Understanding the pros and cons of alternative commutes may ultimately pave the way for others to discover the joys of a healthy commute.
That was the idea behind surveys on active commuting, carried out by researchers at Kansas State University's Physical Activity and Public Health Laboratory. Their goals were to determine people's attitudes about walking and cycling commutes, and discover what might be keeping them from giving up their cars.

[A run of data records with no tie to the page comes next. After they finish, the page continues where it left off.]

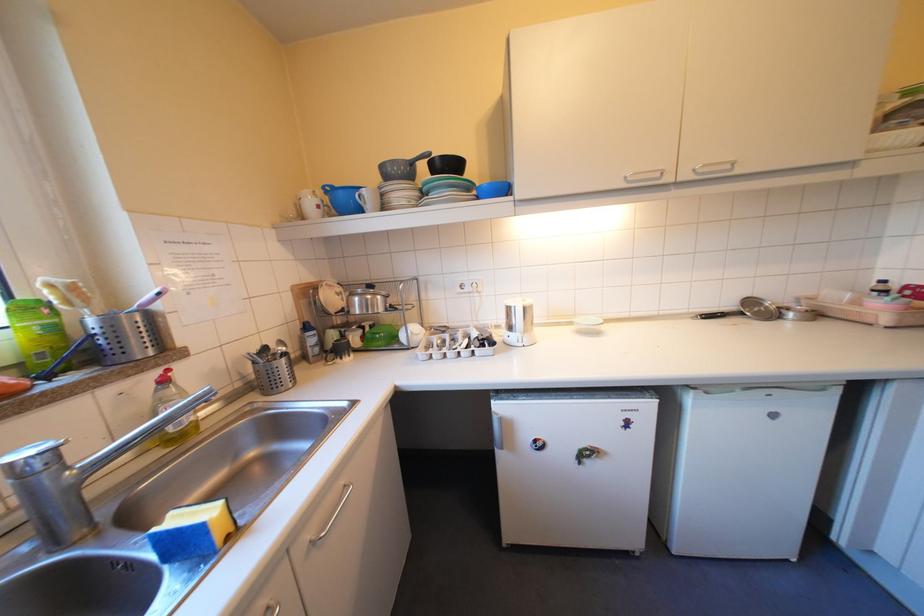 Locate an element on the screen. This screenshot has width=924, height=616. white mug handle is located at coordinates (369, 199). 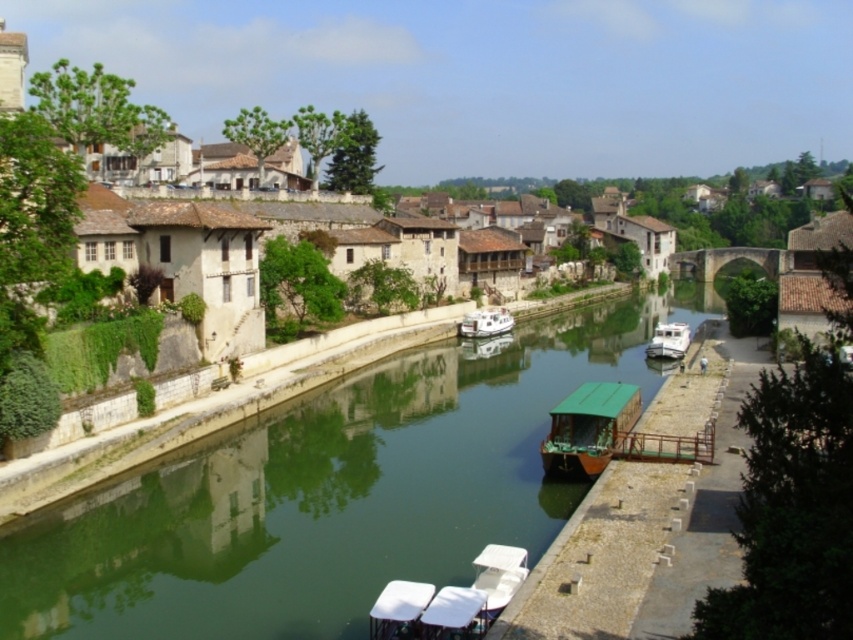 Question: Is green smooth water at center to the right of white glossy houseboat at center from the viewer's perspective?

Choices:
 (A) no
 (B) yes

Answer: (B)

Question: Which is farther from the green matte boat at center?

Choices:
 (A) white matte boat at center-right
 (B) green smooth water at center

Answer: (A)

Question: Is green smooth water at center above white matte boat at center-right?

Choices:
 (A) no
 (B) yes

Answer: (A)

Question: Among these points, which one is nearest to the camera?

Choices:
 (A) (489, 308)
 (B) (685, 332)
 (C) (631, 388)
 (D) (415, 451)

Answer: (C)

Question: Is green matte boat at center smaller than white matte boat at center-right?

Choices:
 (A) yes
 (B) no

Answer: (A)

Question: Which object is positioned farthest from the green matte boat at center?

Choices:
 (A) white matte boat at center-right
 (B) green smooth water at center

Answer: (A)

In one, about 27% of 375 residents (average age about 39) of a small Midwestern town walked or biked to work once or more per week. Those who were more ecologically inclined were more likely to ditch their cars, and more men than women were apt to choose alternative ways of commuting.
In another survey, 726 students, faculty members and staff of the university were queried about their campus commuting habits. A little less than half walked to school, and almost 18% biked at least once a week. Those over 25 were not as willing to walk or cycle to campus, and people who had more than a 20-minute trip by bike or foot were less likely to use those methods of transportation. Those who were more fit were also more likely to walk and bike to campus. Again, men and women who showed concern about the environment biked and walked more.
The surveys, which will be presented at upcoming medical conferences, may be helpful in figuring out how to present public health messages encouraging people to bike or walk, according to the researchers. For example, an eco-friendly message might reach those concerned about the environment.